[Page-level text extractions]
——————
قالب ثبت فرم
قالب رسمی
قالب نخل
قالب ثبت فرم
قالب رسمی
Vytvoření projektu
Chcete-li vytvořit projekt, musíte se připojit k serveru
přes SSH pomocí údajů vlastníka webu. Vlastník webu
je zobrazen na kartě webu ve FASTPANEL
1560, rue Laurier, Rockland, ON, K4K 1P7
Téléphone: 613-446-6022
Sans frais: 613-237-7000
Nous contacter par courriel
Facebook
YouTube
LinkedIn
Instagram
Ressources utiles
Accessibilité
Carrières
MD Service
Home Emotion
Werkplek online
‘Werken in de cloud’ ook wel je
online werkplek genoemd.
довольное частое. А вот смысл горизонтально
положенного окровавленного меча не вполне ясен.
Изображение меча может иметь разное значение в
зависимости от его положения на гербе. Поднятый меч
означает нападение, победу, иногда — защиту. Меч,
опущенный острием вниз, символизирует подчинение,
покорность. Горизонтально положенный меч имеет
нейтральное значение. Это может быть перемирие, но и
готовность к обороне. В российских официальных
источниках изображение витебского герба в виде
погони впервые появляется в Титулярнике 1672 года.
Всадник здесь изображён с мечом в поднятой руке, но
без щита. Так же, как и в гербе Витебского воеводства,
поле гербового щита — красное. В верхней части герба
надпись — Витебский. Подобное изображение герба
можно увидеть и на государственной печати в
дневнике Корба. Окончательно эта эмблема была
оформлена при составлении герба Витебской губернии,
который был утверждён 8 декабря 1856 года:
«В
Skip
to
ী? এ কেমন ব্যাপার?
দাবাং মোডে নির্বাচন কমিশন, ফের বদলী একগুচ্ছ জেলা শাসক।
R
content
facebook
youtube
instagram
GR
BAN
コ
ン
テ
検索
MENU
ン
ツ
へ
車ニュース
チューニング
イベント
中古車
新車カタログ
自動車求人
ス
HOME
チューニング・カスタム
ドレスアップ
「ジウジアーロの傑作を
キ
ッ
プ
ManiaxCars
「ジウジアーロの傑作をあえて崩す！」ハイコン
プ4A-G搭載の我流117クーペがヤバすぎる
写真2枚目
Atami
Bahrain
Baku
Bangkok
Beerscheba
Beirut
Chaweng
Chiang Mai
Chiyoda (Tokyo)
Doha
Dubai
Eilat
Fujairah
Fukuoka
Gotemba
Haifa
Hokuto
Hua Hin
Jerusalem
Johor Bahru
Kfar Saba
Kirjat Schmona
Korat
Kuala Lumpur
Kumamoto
——————
_EXERCISE DESCRIPTION_. What lines hold the string "webu"? Pick them out of the data.

_SOLUTION_.
přes SSH pomocí údajů vlastníka webu. Vlastník webu
je zobrazen na kartě webu ve FASTPANEL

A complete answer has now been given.